Theater review by Helen Shaw
You can tell Torrey Townsend has studied his craft. It’s not just that his neonaturalist play The Workshop reflects the influence of his mentor Annie Baker or that it bubbles with insider humor (such as gags about the Obies). You can tell because the very idea of studying art fills him with both affection and revulsion: Only someone who has faked enthusiasm for a classmate’s musical could be so angry. Only someone who hoped for an MFA epiphany would be this wry.

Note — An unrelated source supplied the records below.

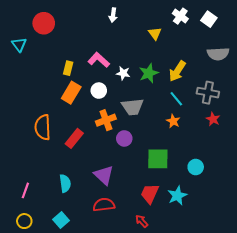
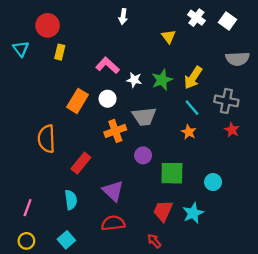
yellow rectangle: (68, 68) -> (60, 52), moved
red rectangle: (74, 138) -> (81, 163), moved
purple circle: (124, 138) -> (143, 155), moved

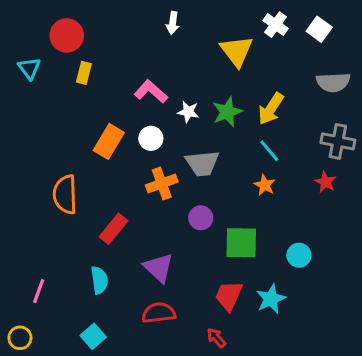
yellow triangle: (169, 37) -> (237, 51), size x1.6
gray cross: (226, 101) -> (338, 141), moved
yellow circle: (26, 241) -> (20, 338), moved

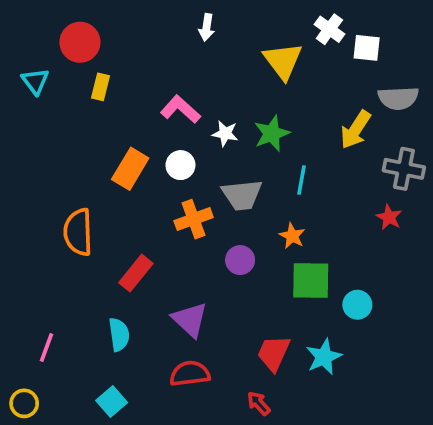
white square: (319, 29) -> (367, 48), moved, turned -30
yellow arrow: (271, 109) -> (355, 130), moved
cyan line: (269, 151) -> (302, 180), moved, turned 50
orange star: (265, 185) -> (292, 236), moved
green square: (241, 243) -> (311, 281), moved

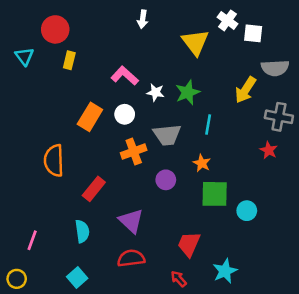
cyan star: (324, 357) -> (225, 271), moved

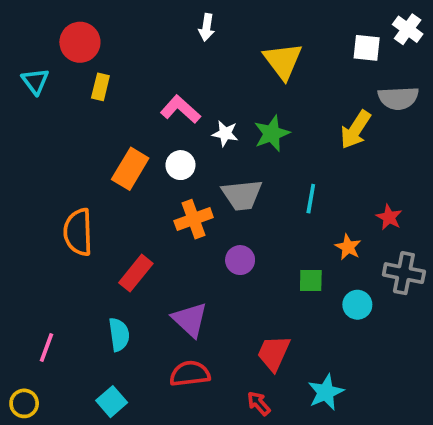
white cross: (227, 20) -> (408, 29), moved
gray cross: (279, 117) -> (404, 273), moved
cyan line: (208, 125) -> (311, 199), moved
orange star: (202, 163) -> (348, 247), moved
green square: (215, 194) -> (311, 281), size x0.6

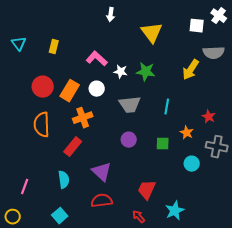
red circle: (80, 42) -> (43, 87), moved
green star: (272, 133) -> (146, 72), turned 30
orange cross: (194, 219) -> (83, 118), moved
green square: (311, 281) -> (163, 144), moved

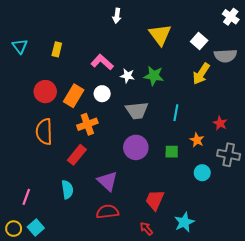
white square: (197, 26) -> (199, 41), moved, turned 35
purple circle: (129, 140) -> (136, 147), size x1.5
cyan square: (60, 216) -> (36, 227), moved

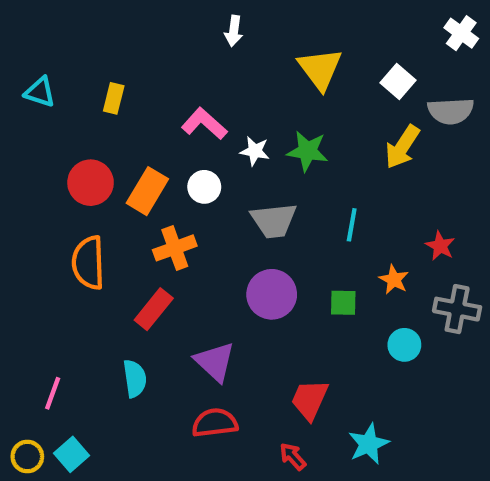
cyan triangle: (20, 46) -> (40, 92), turned -35

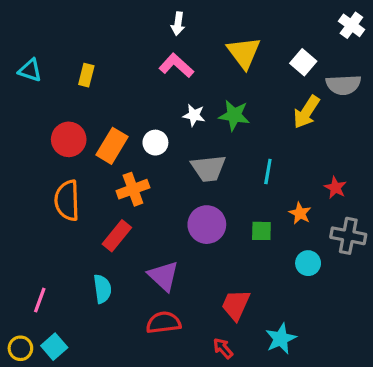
pink L-shape: (204, 124) -> (176, 65), moved

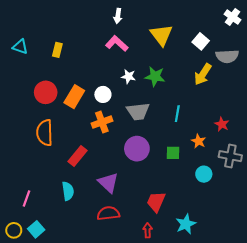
orange cross: (133, 189) -> (102, 122), moved
red arrow: (223, 348) -> (148, 230), turned 40

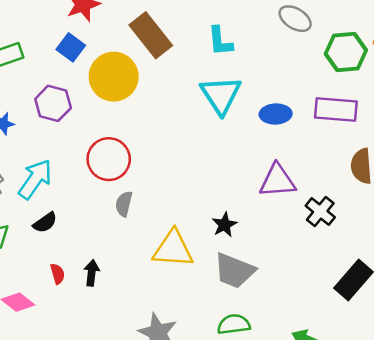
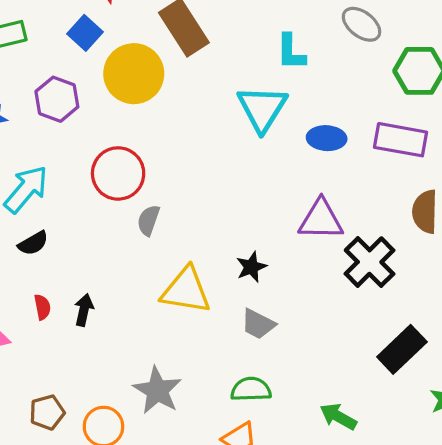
cyan L-shape: (220, 41) -> (291, 52), moved
gray semicircle: (124, 204) -> (148, 220), moved
black cross: (320, 211) -> (370, 262), size x1.4
gray trapezoid: (234, 271) -> (258, 324), size x0.7

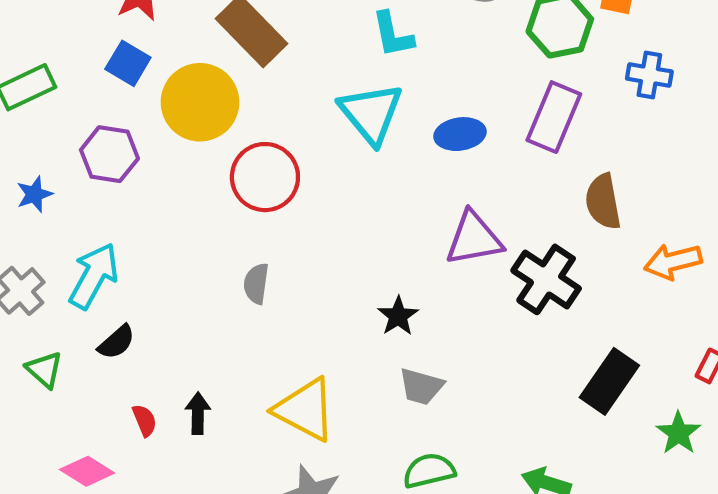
purple rectangle: (401, 140) -> (554, 117), turned -66
red circle: (118, 173) -> (265, 177), moved
yellow triangle: (186, 290) -> (305, 410), moved, turned 30

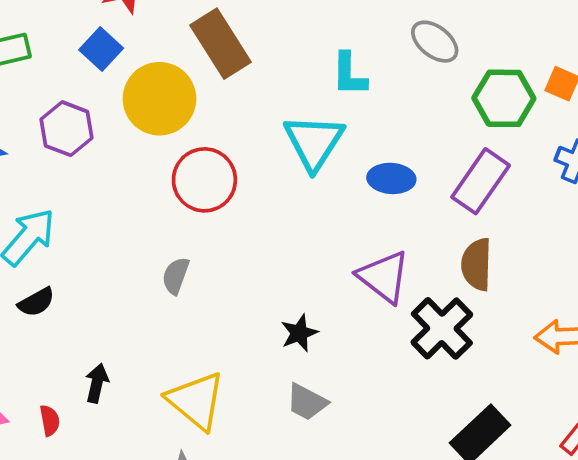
brown semicircle: (603, 202) -> (477, 264), moved
purple triangle: (474, 239) -> (384, 277), turned 36
red semicircle: (144, 420) -> (50, 420), moved

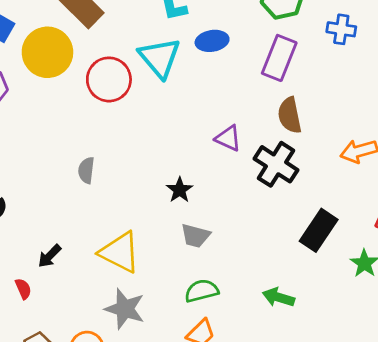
blue ellipse: (391, 178) -> (212, 41), moved
red circle: (204, 180) -> (109, 79), moved
purple triangle: (384, 277) -> (228, 138), size x0.7
black arrow: (97, 383) -> (50, 256), turned -135

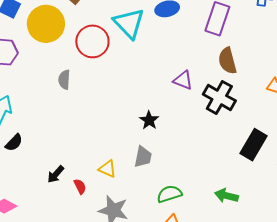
gray semicircle: (86, 170) -> (64, 80), moved
gray trapezoid: (196, 236) -> (143, 157), moved, turned -90
yellow triangle: (120, 252) -> (107, 169), size x0.6
red semicircle: (23, 289) -> (80, 186), moved

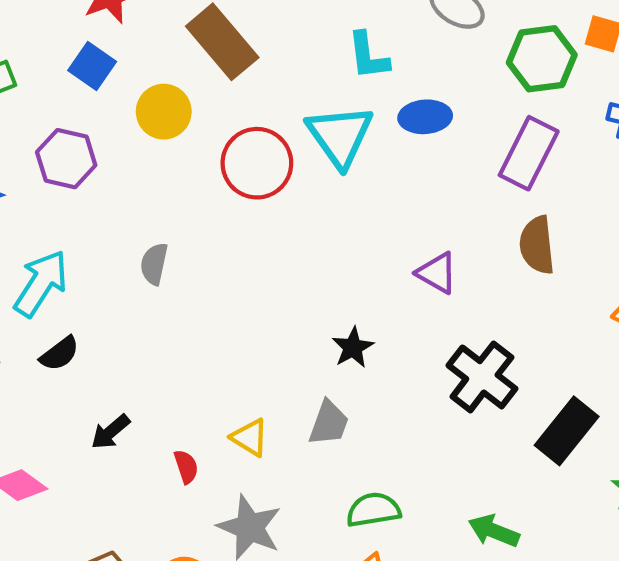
yellow circle: (46, 24) -> (164, 112), size x0.7
gray semicircle: (64, 80) -> (154, 264), moved
black cross: (219, 98) -> (482, 377), moved
black arrow: (56, 174) -> (110, 432), moved

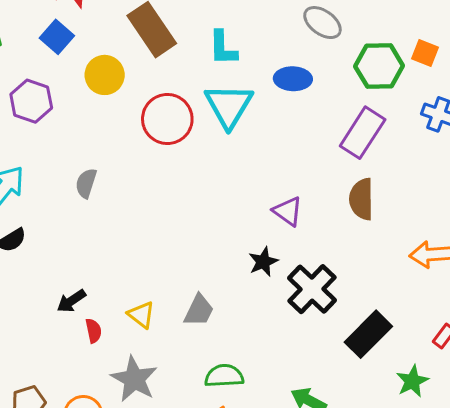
cyan L-shape: (368, 56) -> (223, 48), moved
blue ellipse: (425, 117) -> (293, 79), moved
black star: (353, 348) -> (263, 262), moved
black arrow: (110, 432) -> (71, 301), moved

Washed-up playwright Ward (Austin Pendleton) “teaches” four grad students how to write, augmenting his syllabus of self-serving anecdotes by flirting with one student (Claire Siebers), fighting with the class fool (Tim Platt) and delivering blistering vitriol to the tryhard (Laura Lassy Townsend), while treating the hilariously mellow cool dude (Cesar J. Rosado) with blithe unconcern. The Workshop's desultory portrait of their semester lasts two and a half hours, yet somehow rarely feels long. Townsend’s well-performed play is bracingly cynical: Ward swears theater is sacred, but every scrap of student writing we hear is dreadful. Knud Adams’s intimate production tucks us close enough that we can smell the spilled coffee. The scorched odor of dying dreams, though, is the thing that keep us awake.
HB Playwrights Theatre (Off-Off Broadway). By Torrey Townsend. Directed by Knud Adams. With ensemble cast. Running time: 2hrs 35mins. One intermission. Through August 13.